Market watchers look to the annual meeting of the American Society of Clinical Oncology (ASCO) as a springboard to drive the industry through the quiet summer months. Fundamental progress at this year's meeting, however, fell on deaf ears, as 28 of the 30 biotech companies reporting efficacy data traded down over the week (see "This Weeks Selling on News?).

The sour performance raises the question of what drivers could propel the industry through the summer. "If stocks perform well during ASCO, we usually have short summer doldrums. If they perform poorly, the doldrums could be more significant," said Prudential Vector Healthcare analyst Rob Toth.

Lehman banker Eric Roberts suggested that investors were disappointed with data on anti-angiogenesis compounds. "It let a little air out of the balloon," he noted. Companies presenting data on anti-angiogenesis agents at ASCO included Genentech (DNA), ImClone (IMCL), Celgene (CELG) and Pharmacia/Sugen.

Praecis (PRCS) also was among the losers, falling $3.188 (16 percent) to $16.375 after reporting data on its Abarelix Depot-M to treat prostate cancer. Partner Amgen (AMGN) lost $0.875 to $59 (see "Technology Focus, A7).

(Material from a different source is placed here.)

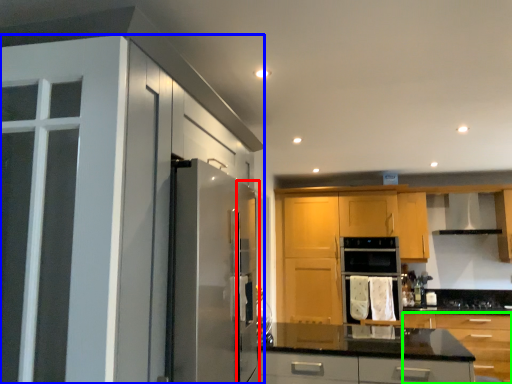 Question: Based on their relative distances, which object is nearer to screen door (highlighted by a red box)? Choose from cabinetry (highlighted by a blue box) and cabinetry (highlighted by a green box).

Choices:
 (A) cabinetry
 (B) cabinetry

Answer: (A) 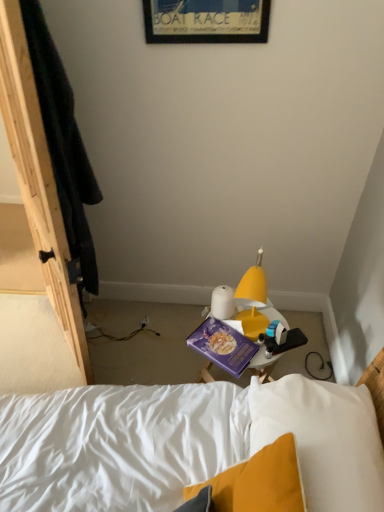 This screenshot has width=384, height=512. In order to click on vacant space situated above purple matte paperback book at center (from a real-world perspective) in this screenshot , I will do `click(221, 340)`.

It didn't help that the general equity markets were in a funk last week. The tech-laden NASDAQ fell 5 percent; the Dow Jones Industrials slid 3 percent and the S&P 500 was off 2 percent.

To get through the summer, Roberts said the group needs positive news on multiple fronts to bring back some of the money that left the sector in March. "We need positive clinical outcomes, unusually robust earnings and we need to see people making money off of deals," he argued.

Toth doesn't see an immediate driver on the horizon, as many non-core investors "aren't willing to buy into this market, believing that they'll be able to buy names cheaper after the summer."

Flu-like symptoms?

Investors weren't just selling stocks of cancer companies last week. The group of companies developing influenza prophylactics/treatments also tumbled, pushed by Friday's news that Gilead (GILD) and partner Roche withdrew their European marketing application for Tamiflu oseltamivir to treat flu. The Committee for Proprietary Medicinal Products has asked for additional data, which will take the companies more time to prepare. GILD slid $8.75 (14 percent) to $53.125 on 998,200 shares on Friday, and was down $6.672 (11 percent) on the week. The company is not disclosing which flu season it is now targeting for European launch as a flu treatment.